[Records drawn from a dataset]

_ _ _ _

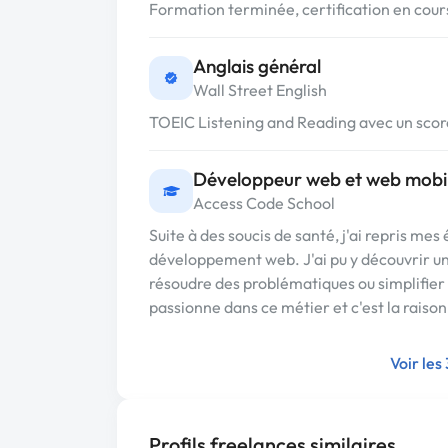
Formation terminée, certification en cours
Anglais général
Wall Street English
TOEIC Listening and Reading avec un score
Développeur web et web mobi
Access Code School
Suite à des soucis de santé, j'ai repris me
développement web. J'ai pu y découvrir un
résoudre des problématiques ou simplifier 
passionne dans ce métier et c'est la raison 
Voir les
Profils freelances similaires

_ _ _ _

» **What to produce**:
The task calls for every record to be transcribed exactly, with no images included.

» **Answer to the exercise**:
Formation terminée, certification en cours
Anglais général
Wall Street English
TOEIC Listening and Reading avec un score
Développeur web et web mobi
Access Code School
Suite à des soucis de santé, j'ai repris me
développement web. J'ai pu y découvrir un
résoudre des problématiques ou simplifier 
passionne dans ce métier et c'est la raison 
Voir les
Profils freelances similaires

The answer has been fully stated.